Think of the alternative of not having such a system, you have a system that is about to die, say a memory leak or a denial of service attack or a long running query that causes a back up in threads that causes objects to stay around longer, which causes memory to become tenured instead of collected in the eden space, which causes high GC times, and an eventual out of memory exception, etc. Whew!
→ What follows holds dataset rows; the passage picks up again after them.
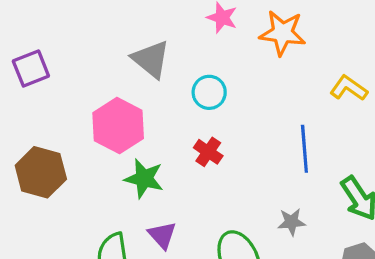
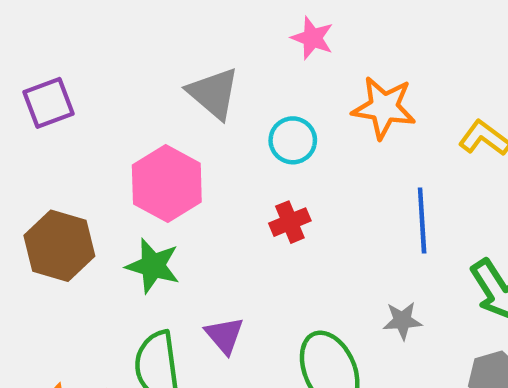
orange star: (282, 33) -> (384, 108), moved
red cross: (208, 152) -> (290, 222), turned 32
green star: (144, 178) -> (153, 266), moved

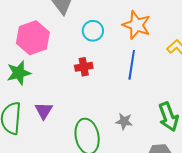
blue line: (422, 220) -> (132, 65), moved
green star: (153, 266) -> (19, 73), turned 30

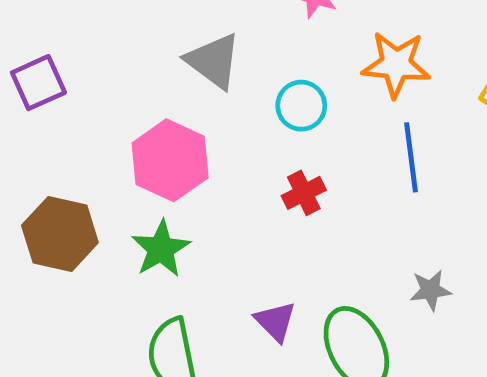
purple triangle: (44, 111) -> (275, 321), moved

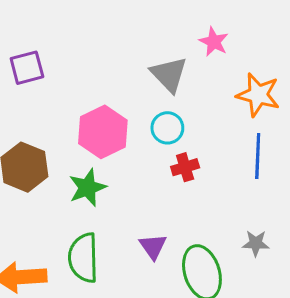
gray triangle: (214, 61) -> (169, 74), moved
cyan circle: (301, 106) -> (167, 128), moved

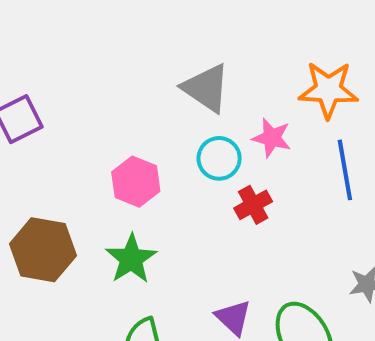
pink star: (214, 42) -> (272, 138), moved
pink hexagon: (103, 132) -> (136, 182), size x0.7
Now the system goes down. What happen? Will it happen again? With Resin Pro, not only will the server restart and continue to operate, but a report generates so you can diagnose what happened.
Now for a small deployment one to 3 servers, this can be convenient and helpful. For a large cloud deployment, this is a lifeline. Cloud enabled Java EE application servers need a Non Stop mode with health snapshots. The more server nodes, the more you need JIT profiling and snapshots.
Near future developments: Anomaly detection, detecting problems before they become problems
Another big improvement coming up in the next few releases of Resin Pro (Resin Pro releases every two to three weeks) is anomaly detection. Not only can we detect limits but we can detect anomalies. Problem detection can occur before they become big problems.
This is best understood with a scenario. Let’s say that you have a page that has a thread blocking issue. This page does not get hit very often. Sometimes not for a whole day, but sometimes ten times in one hour. Also coming up soon is the end of the quarter and the accounting department is going to start crunching numbers and this page is going to get hit 1000 times a day. Do you want to detect issues and diagnose problems in a month when there is the big end of the quarter deadline or now?
To continue this scenario, normally, there are not many threads in the blocked state. Resin Pro’s anomaly detection can detect if the number of blocked threads increases suddenly. Anomaly Detection can fire off an action like creating a summary snapshot PDF, or send an email or just log the anomaly. This anomaly detection is based on the statical analysis of the baseline and can be setup for any server metric. The anomaly detection is tuned to avoid false positive and not to do heavy weight processing.
With Resin Pro you don’t wait until a problem causes the server to run out of a resource, you detect and help diagnose the problem before it becomes a big problem.
Future of our Health System:
Now after years of providing support by staring at thread dumps, heap dumps, and meter graphs then diagnosing issues like locking issues, slow SQL queries, floating garbage, memory leaks to GC deadlocks, we learned a thing or two about what to look for and key indicators of problems. We plan on putting some of that information in the post mortem snapshots PDF to make your job even easier when you run into problems. In our world view, it is not enough to have all of this information and data at your fingertips, why not go ahead and do some analysis of the data and get you moving in the right direction. Stay tuned when we add this new feature, we will talk about it here.
Conclusion:
The Health System grew organically not in a vacuum. When you buy Resin Pro, you get our world class support. When you send a question or issue, our core engineering team answers. The Resin Health System is used by Caucho to provide world class support. It makes our life easier. Our core engineers use it to develop Resin, and to provide support.
Caucho’s focuses on product development and not consulting and services. Other companies make their money from consulting and services. Creating a product that is easier to support does not motivate them, and could hurt their bottom line. Conversely, Resin Pro is easy to setup, monitor and use because our revenue is from selling Resin Pro licenses. The Health System helps us to provide world class support more effectively.
When considering an application server, remember true ROI. Free is not free if your site goes down and you don’t know why. Resin Pro comes with web caching, true cloud support, web proxies, URL rewriting, distributed caching, messaging, and everything you need to write scalable web applications. The Health System fits well with the Resin Pro philosophy of batteries included application server.